[INSTRUCTIONS FOR THE TASK] The result should be every line that contains the word "section", taken from the material.
%%
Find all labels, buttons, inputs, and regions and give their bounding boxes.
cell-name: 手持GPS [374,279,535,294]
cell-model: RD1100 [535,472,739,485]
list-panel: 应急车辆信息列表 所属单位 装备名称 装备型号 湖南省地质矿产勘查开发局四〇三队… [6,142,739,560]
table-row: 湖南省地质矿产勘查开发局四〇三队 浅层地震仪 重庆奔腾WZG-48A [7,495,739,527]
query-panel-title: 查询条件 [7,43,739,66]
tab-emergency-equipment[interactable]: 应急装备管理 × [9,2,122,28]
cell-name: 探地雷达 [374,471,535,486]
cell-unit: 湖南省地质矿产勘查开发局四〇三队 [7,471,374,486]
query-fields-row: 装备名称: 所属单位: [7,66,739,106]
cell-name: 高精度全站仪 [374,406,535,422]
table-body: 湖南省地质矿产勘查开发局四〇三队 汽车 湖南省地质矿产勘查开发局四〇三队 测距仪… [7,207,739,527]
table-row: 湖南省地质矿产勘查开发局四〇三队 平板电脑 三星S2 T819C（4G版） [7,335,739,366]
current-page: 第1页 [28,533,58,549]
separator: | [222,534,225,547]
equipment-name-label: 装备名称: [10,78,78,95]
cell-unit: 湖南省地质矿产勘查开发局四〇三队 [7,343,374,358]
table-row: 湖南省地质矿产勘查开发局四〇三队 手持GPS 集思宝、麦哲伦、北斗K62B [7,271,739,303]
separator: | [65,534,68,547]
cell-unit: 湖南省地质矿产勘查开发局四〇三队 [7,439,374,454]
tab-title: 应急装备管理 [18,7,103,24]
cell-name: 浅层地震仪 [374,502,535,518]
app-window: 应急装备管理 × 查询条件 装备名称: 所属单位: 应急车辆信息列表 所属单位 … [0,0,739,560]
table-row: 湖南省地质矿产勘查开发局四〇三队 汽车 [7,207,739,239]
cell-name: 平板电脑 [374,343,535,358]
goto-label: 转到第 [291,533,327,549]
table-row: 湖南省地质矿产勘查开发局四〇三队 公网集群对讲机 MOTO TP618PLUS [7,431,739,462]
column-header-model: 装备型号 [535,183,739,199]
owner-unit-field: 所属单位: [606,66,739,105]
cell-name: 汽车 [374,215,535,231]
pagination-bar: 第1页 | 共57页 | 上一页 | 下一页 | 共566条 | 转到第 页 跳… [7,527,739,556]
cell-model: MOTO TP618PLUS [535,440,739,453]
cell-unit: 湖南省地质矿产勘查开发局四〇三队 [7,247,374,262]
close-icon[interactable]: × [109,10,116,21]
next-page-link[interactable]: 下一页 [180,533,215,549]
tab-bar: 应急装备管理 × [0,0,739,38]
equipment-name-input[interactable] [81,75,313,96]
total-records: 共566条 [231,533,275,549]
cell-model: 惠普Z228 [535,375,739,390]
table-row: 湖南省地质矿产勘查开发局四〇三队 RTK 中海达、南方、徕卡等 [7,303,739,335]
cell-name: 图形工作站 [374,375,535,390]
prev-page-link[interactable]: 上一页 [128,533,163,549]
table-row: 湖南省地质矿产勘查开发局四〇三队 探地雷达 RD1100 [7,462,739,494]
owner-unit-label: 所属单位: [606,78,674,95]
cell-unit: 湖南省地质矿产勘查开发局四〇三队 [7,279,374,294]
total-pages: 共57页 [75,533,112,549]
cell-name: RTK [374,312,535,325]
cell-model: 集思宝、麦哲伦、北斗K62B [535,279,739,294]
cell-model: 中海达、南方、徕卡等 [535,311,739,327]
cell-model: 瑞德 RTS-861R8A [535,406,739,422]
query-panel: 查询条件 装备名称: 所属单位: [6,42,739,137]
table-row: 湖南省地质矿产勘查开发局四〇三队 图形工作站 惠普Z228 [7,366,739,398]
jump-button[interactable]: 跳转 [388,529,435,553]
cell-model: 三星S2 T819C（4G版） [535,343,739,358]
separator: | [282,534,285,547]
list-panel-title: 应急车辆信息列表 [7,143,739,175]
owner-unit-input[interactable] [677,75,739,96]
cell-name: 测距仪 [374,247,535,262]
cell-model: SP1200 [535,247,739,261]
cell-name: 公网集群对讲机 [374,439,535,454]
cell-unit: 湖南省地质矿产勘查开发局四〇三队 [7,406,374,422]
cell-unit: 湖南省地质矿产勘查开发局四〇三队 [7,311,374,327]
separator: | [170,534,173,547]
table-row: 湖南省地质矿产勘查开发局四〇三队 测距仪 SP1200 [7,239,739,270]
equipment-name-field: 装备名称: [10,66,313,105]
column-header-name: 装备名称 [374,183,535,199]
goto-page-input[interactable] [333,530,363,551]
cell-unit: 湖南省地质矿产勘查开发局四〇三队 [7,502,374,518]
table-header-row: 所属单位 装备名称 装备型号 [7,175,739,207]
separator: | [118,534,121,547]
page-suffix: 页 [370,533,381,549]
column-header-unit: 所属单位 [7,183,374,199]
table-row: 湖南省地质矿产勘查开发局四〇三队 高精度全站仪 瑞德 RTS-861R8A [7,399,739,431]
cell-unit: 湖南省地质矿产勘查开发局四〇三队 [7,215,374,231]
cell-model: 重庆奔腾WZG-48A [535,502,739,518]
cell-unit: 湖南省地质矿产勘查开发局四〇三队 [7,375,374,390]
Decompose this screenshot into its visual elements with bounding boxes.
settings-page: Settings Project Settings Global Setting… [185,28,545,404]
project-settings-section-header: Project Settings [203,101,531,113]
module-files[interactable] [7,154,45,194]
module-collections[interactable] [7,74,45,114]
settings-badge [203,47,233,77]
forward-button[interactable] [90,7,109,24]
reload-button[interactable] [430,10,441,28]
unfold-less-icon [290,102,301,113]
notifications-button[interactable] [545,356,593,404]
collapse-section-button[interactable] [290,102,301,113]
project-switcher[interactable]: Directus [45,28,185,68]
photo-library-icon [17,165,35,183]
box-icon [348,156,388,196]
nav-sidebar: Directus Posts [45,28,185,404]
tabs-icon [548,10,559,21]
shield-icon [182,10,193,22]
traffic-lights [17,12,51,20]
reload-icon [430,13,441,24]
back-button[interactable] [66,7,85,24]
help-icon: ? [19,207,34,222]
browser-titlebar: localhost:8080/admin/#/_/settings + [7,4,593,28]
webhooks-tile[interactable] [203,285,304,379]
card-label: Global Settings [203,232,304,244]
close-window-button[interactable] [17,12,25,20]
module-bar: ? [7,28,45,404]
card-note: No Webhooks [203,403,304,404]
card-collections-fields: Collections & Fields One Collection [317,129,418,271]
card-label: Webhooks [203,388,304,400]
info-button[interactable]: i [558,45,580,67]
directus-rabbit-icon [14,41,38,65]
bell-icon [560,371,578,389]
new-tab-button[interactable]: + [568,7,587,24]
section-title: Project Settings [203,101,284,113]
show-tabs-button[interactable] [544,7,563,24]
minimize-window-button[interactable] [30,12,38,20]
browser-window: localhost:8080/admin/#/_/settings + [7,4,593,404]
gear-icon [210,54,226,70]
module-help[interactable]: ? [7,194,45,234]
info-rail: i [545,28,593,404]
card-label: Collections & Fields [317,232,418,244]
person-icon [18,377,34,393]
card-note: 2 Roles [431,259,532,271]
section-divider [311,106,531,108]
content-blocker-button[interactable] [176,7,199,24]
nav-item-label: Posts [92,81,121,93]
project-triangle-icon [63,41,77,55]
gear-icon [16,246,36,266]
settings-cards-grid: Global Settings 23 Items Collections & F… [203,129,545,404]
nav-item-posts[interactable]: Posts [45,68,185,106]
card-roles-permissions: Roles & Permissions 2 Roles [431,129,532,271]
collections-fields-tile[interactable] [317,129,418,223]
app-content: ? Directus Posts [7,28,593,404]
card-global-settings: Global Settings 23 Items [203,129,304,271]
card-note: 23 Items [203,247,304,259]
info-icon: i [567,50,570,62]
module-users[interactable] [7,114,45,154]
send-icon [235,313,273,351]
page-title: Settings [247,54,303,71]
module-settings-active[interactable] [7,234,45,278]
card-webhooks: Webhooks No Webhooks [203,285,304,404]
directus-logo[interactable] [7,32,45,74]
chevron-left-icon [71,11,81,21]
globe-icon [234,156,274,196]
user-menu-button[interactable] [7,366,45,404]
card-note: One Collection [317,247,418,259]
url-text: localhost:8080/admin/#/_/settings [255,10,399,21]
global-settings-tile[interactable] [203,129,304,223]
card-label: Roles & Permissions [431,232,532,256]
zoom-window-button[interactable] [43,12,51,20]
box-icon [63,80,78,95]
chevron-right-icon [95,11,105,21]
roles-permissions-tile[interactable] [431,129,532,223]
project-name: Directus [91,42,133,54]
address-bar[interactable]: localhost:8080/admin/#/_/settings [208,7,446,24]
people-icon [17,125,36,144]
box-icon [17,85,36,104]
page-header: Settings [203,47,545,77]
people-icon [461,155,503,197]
%%
[FINISHED EXERCISE]
project-settings-section-header: Project Settings [203,101,531,113]
collapse-section-button[interactable] [290,102,301,113]
section-title: Project Settings [203,101,284,113]
section-divider [311,106,531,108]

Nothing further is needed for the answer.